**EXERCISE REQUIREMENTS:** The records must be retyped exactly, with no pictures included.

**TASK MATERIAL:**

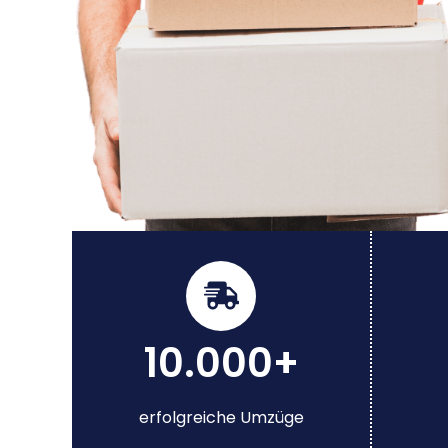
10.000+
erfolgreiche Umzüge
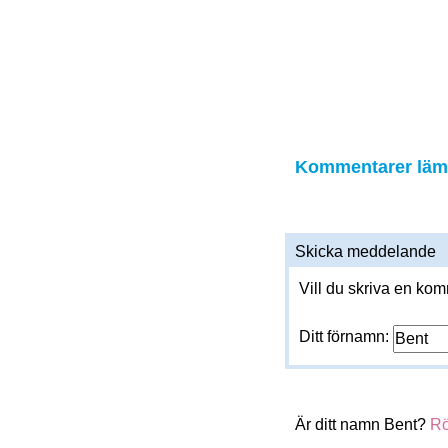
Kommentarer läm
Skicka meddelande
Vill du skriva en ko
Ditt förnamn:
Är ditt namn Bent?
Rö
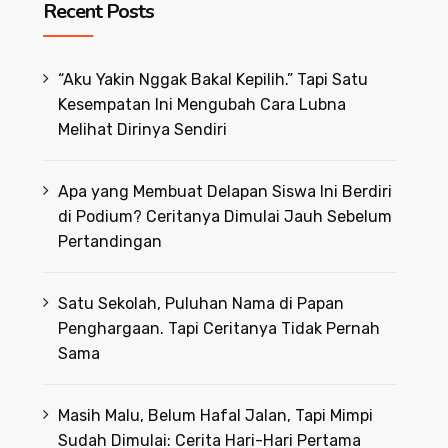
Recent Posts
“Aku Yakin Nggak Bakal Kepilih.” Tapi Satu
Kesempatan Ini Mengubah Cara Lubna
Melihat Dirinya Sendiri
Apa yang Membuat Delapan Siswa Ini Berdiri
di Podium? Ceritanya Dimulai Jauh Sebelum
Pertandingan
Satu Sekolah, Puluhan Nama di Papan
Penghargaan. Tapi Ceritanya Tidak Pernah
Sama
Masih Malu, Belum Hafal Jalan, Tapi Mimpi
Sudah Dimulai: Cerita Hari-Hari Pertama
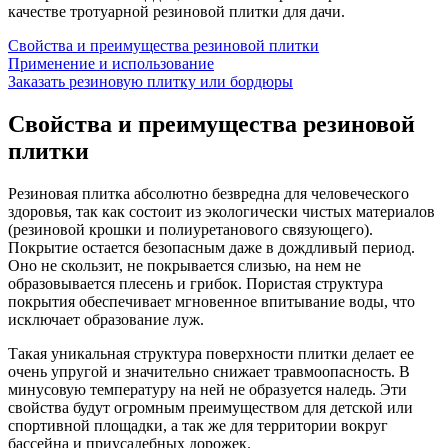
качестве тротуарной резиновой плитки для дачи.
Свойства и преимущества резиновой плитки
Применение и использование
Заказать резиновую плитку или бордюры
Свойства и преимущества резиновой
плитки
Резиновая плитка абсолютно безвредна для человеческого
здоровья, так как состоит из экологически чистых материалов
(резиновой крошки и полиуретанового связующего).
Покрытие остается безопасным даже в дождливый период.
Оно не скользит, не покрывается слизью, на нем не
образовывается плесень и грибок. Пористая структура
покрытия обеспечивает мгновенное впитывание воды, что
исключает образование луж.
Такая уникальная структура поверхности плитки делает ее
очень упругой и значительно снижает травмоопасность. В
минусовую температуру на ней не образуется наледь. Эти
свойства будут огромным преимуществом для детской или
спортивной площадки, а так же для территории вокруг
бассейна и приусадебных дорожек.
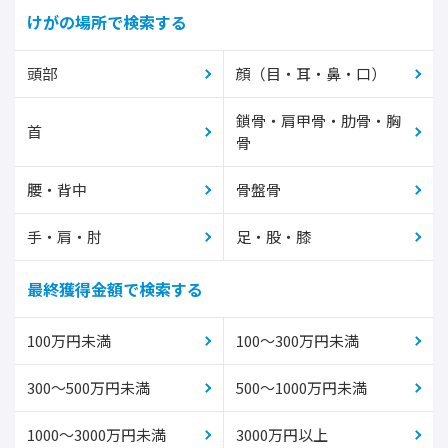
けがの場所で検索する
頭部
顔（目・耳・鼻・口）
鎖骨・肩甲骨・肋骨・胸
首
骨
腰・背中
骨盤骨
手・肩・肘
足・股・膝
最終獲得金額で検索する
100万円未満
100～300万円未満
300～500万円未満
500～1000万円未満
1000～3000万円未満
3000万円以上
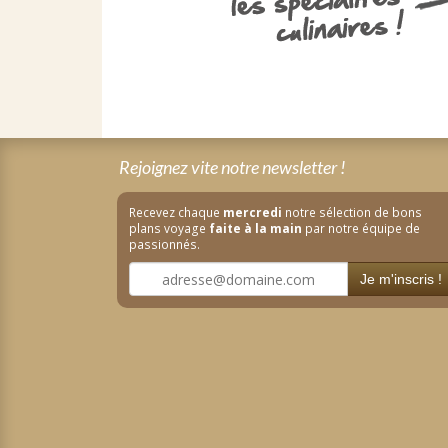
Rejoignez vite notre newsletter !
Recevez chaque
mercredi
notre sélection de bons
plans voyage
faite à la main
par notre équipe de
passionnés.
Je m'inscris !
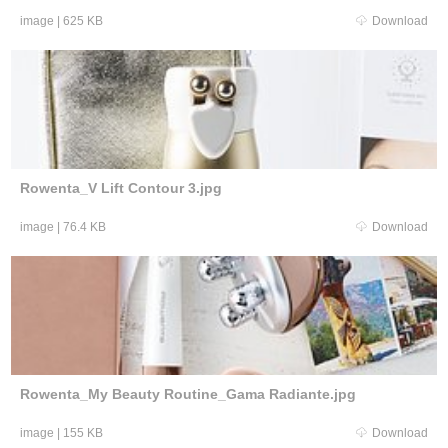
image
|
625 KB
Download
Rowenta_V Lift Contour 3.jpg
image
|
76.4 KB
Download
Rowenta_My Beauty Routine_Gama Radiante.jpg
image
|
155 KB
Download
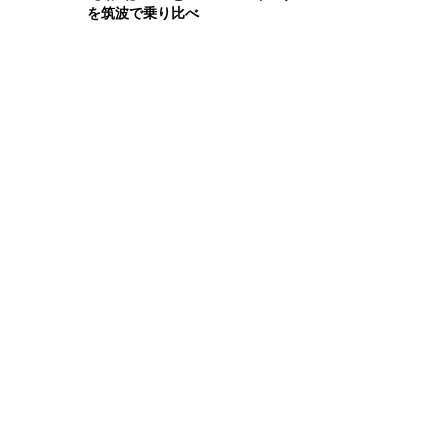
を筑波で乗り比べ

**ANSWER TO THE EXERCISE:**
10.000+
erfolgreiche Umzüge
Kommentarer läm
Skicka meddelande
Vill du skriva en ko
Ditt förnamn:
Är ditt namn Bent?
Rö
Recent Posts
“Aku Yakin Nggak Bakal Kepilih.” Tapi Satu
Kesempatan Ini Mengubah Cara Lubna
Melihat Dirinya Sendiri
Apa yang Membuat Delapan Siswa Ini Berdiri
di Podium? Ceritanya Dimulai Jauh Sebelum
Pertandingan
Satu Sekolah, Puluhan Nama di Papan
Penghargaan. Tapi Ceritanya Tidak Pernah
Sama
Masih Malu, Belum Hafal Jalan, Tapi Mimpi
Sudah Dimulai: Cerita Hari-Hari Pertama
качестве тротуарной резиновой плитки для дачи.
Свойства и преимущества резиновой плитки
Применение и использование
Заказать резиновую плитку или бордюры
Свойства и преимущества резиновой
плитки
Резиновая плитка абсолютно безвредна для человеческого
здоровья, так как состоит из экологически чистых материалов
(резиновой крошки и полиуретанового связующего).
Покрытие остается безопасным даже в дождливый период.
Оно не скользит, не покрывается слизью, на нем не
образовывается плесень и грибок. Пористая структура
покрытия обеспечивает мгновенное впитывание воды, что
исключает образование луж.
Такая уникальная структура поверхности плитки делает ее
очень упругой и значительно снижает травмоопасность. В
минусовую температуру на ней не образуется наледь. Эти
свойства будут огромным преимуществом для детской или
спортивной площадки, а так же для территории вокруг
бассейна и приусадебных дорожек.
けがの場所で検索する
頭部
顔（目・耳・鼻・口）
鎖骨・肩甲骨・肋骨・胸
首
骨
腰・背中
骨盤骨
手・肩・肘
足・股・膝
最終獲得金額で検索する
100万円未満
100～300万円未満
300～500万円未満
500～1000万円未満
1000～3000万円未満
3000万円以上
Rejoignez vite notre newsletter !
Recevez chaque
mercredi
notre sélection de bons
plans voyage
faite à la main
par notre équipe de
passionnés.
Je m'inscris !
image
|
625 KB
Download
Rowenta_V Lift Contour 3.jpg
image
|
76.4 KB
Download
Rowenta_My Beauty Routine_Gama Radiante.jpg
image
|
155 KB
Download
を筑波で乗り比べ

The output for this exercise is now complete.